Yields 3 – 4 Bowls. Time: Approx. 3 – 4 Hours.

Ingredients

  • 1 – 2 lbs Bone-In Short Ribs
  • 2 Tablespoons Olive Oil (For Searing Meat)
  • Mirepoix (Carrots,Celery, Onion; Roughly Chopped):
    • 1 Small Carrot
    • 3 Stalks Celery
    • 1 Medium Onion
  • 1 1/2 Tablespoons Miso Paste (Any type of Miso Works)
  • 1 Tablespoon Oyster Sauce
  • 1 Tablespoon Hoisin Sauce
  • 2 Teaspoons Soy Sauce (Shoyu)
  • 1 Tablespoon Black Pepper (1/2 Tablespoon for White Pepper)
  • 1 1/2 Teaspoon Sesame Oil
  • 1 1/2 Tablespoon Fresh Ginger
  • 1 1/2 Tablespoon Fresh Garlic
  • 1 Teaspoon Aji-Mirin
  • 1 lb Bok Choy (Chopped to Bite-Sized Pieces)
  • 1 lb Napa Cabbage (Chopped to Bite-Sized Pieces)
  • 1 lb Choy Sum (Chopped to Bite-Sized Pieces)
  • 2 (32 oz) Boxes Beef Stock
  • 1 Beef Bouillon Cube
  • 1 Bunch Green Onions (For Garnish)
  • Bean Sprouts (For Garnish)
  • Your Choice of Ramen Noodles (This is what I use)
  • Optional:
    • Thinly Sliced Steak or Stew Meat
    • Protein/Bouillon Cube/Stock can be substituted for Pork or Chicken.

Directions

  1. Season Short Ribs with Salt and Pepper.
  2. Heat Medium or Large Pot to Medium High; Once heated add oil.
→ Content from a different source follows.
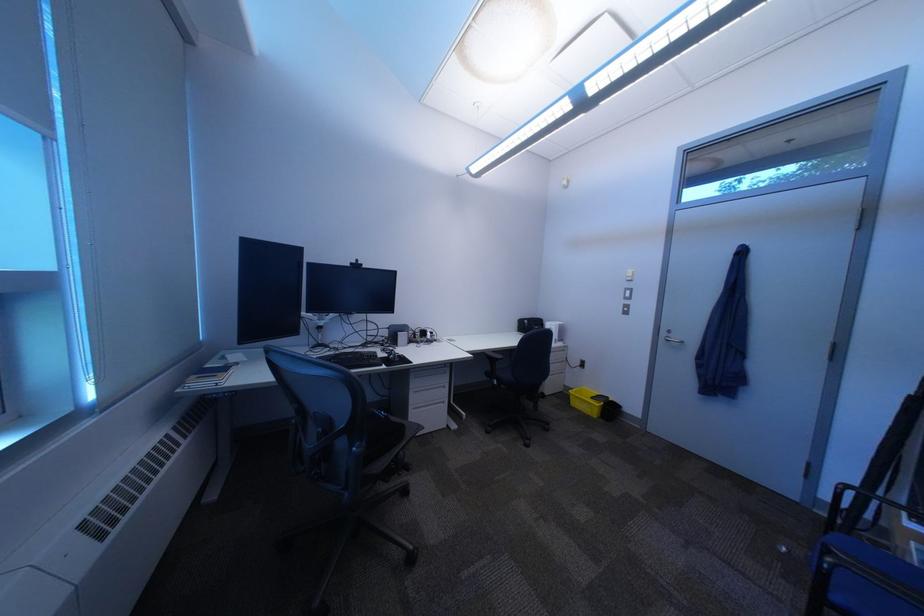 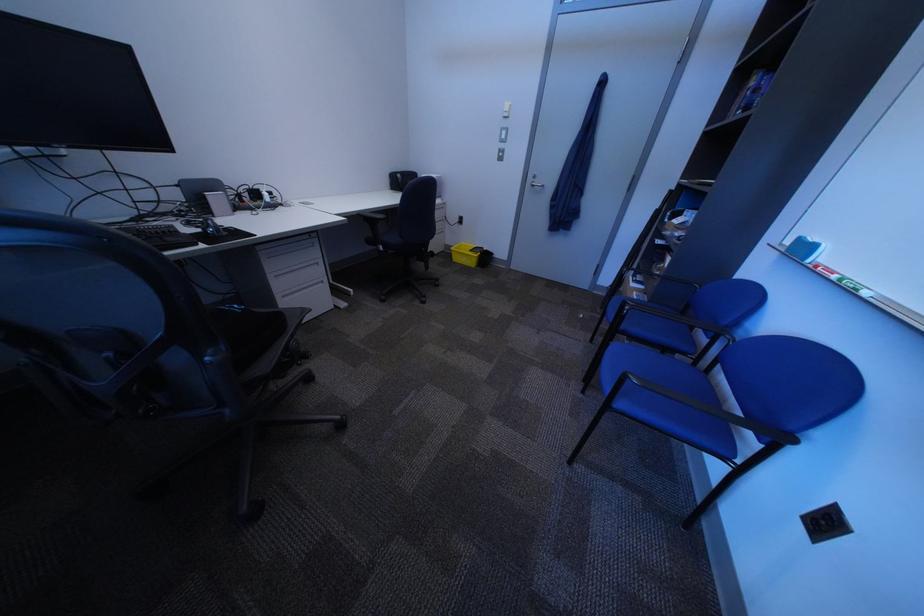 Where in the second image is the point corresponding to point 590,405 from the first image?

(470, 261)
Sear Short Ribs on all sides.
  3. Once Short ribs are seared remove from pot and Add Mirepoix to Caramelize. Once Caramelized; Add Garlic, Ginger, Beef Bouillon, and Sesame Oil to Sauté After 2 Minutes of Sautéing add Oyster Sauce, Hoisin Sauce, Miso Paste, Aji-Mirin, Soy Sauce, and Beef Stock. Bring to a Boil for 30 Minutes.
  4. After 30 Minutes are up remove Mirepoix (Carrots, Celery, and Onions).
  5. Add Short Ribs back in and Simmer for 1 1/2 to 2 hours on medium low heat (Stir Occasionally)[If you want a thicker soup just cook for a longer period to reduce it]. If adding Stew Meat also add at this time. If using Thinly Sliced Beef add at the end before serving.
  6. After you Simmer Soup; Add Cabbage, Bok Choy, and Choy Sum; Cook till desired textured.
  7. Cook Noodles in Separate pot for individual portions.
  8. Serve and Enjoy.

Crepes

When you’re craving more than just regular pancakes. Yield 12 to 14 crepes. Time: 10 – 15 Minutes.

For Consistency issues you may have add more milk if batter is too thick

Ingredients

  • 2 Cups AP Flour
  • 1 Tablespoons Sugar
  • 1/4 Teaspoon Salt
  • 1/4 Cup Water
  • 1 Cup Milk
  • 2 Eggs
  • 3 Tablespoons Butter (Melted)

Directions

  1. Add all ingredients to a blender and blend until batter is smooth. If you don’t have a blender Sift Flour and mix until smooth with no lumps.
  2. Heat a Skillet to Medium Low.
  3. Pour 1/4 to 1/3 cup of batter into pan. Swirl in pan to evenly distribute batter (to make sure it’s a this as possible).
  4. Cook until crepes looks dry with no liquid and then flip to complete cooking.
  5. You can either cool completely and stack like a cake with filling in between each layer or eat warm with fruits.
  6. Add Whipped Cream or other toppings after cooking is finished.